We need to find the number of solutions of $x^a = a^x$.
I tried using Desmos but I don't understand the solution. A friend of mine says the domain is $x>0$ & $a>0$, but I don't understand why.
Honestly speaking, I don't know, how to find the domain of a function like this. I apologize for any dumb mistake, I'm not so good at Maths.
$x>0$ and $a>0$ by definition of $a^x$ (here must be $a>0$) and of $x^a$( here must be $x>0$).
Now, we can rewrite our equation in the following form. $$\frac{\ln{x}}{x}=\frac{\ln{a}}{a}.$$ Now, consider $f(x)=\frac{\ln{x}}{x}.$ $$f'(x)=\frac{1-\ln{x}}{x^2}$$ and the rest for you.
Assume $x>0,a>0,a\not=1$
Then $x^a=a^x\Leftrightarrow e^{a\log{x}}=e^{x\log{a}}$. Since $e^x$ is bijective, $\frac{\log{x}}{\log{a}}=\frac{x}{a}$, thus $\log_a{x}=\frac{x}{a}$
Now fix an arbitrary $a$. The logarithm ranges over $\mathbb{R}$ and $x/a$ is real quantity, so this equation has a solution for arbitrary positive $a\in\mathbb{R}$.
Note that $a=1$ yields $x^1=1^x\Leftrightarrow x=1$, so it does provide a solution, but if $a$ could equal $1$ some of the latter manipulations wouldn't be justified.
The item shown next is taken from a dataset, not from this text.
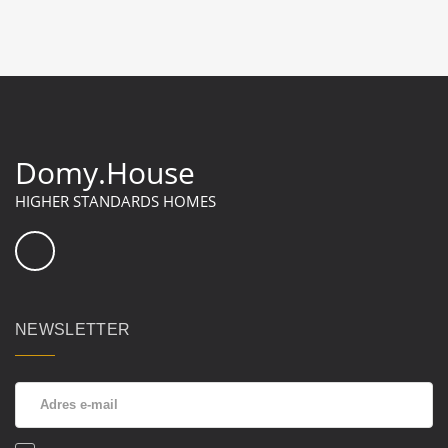
Domy.House
HIGHER STANDARDS HOMES
NEWSLETTER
Edit: You can also simply note that $x=a$ provides a solution for every arbitrary $a$ as long as the resulting expression is defined and this already creates infinitely many trivial solutions.
I assume that you are talking about real numbers. Exponetiation for complex numbers are more... well, complex.
About the domain: although some powers with negative base, like $(-2)^3$, can be defined, the function $f(x)=a^x$ is defined for every real $x$ only if $a>0$. The reason is that powers with negative base and irrational exponent, like $(-2)^{\sqrt 2}$ can't be properly defined using only real numbers. Even with rational exponents there are problems, because the usual properties of exponentiation fail. Example: $$(-2)^{2/6}=\sqrt[6]{(-2)^2}=\sqrt[6]{4}$$ But $$(-2)^{2/6}=\left(\sqrt[6]{-2}\right)^2=??$$
Since the equation $a^x=x^a$ has two powers, and their respective bases are $a$ and $x$, both numbers must be positive.
About the equation:
The equation has at least an obvious solution, namely $x=a$. So the point is to see if there are more.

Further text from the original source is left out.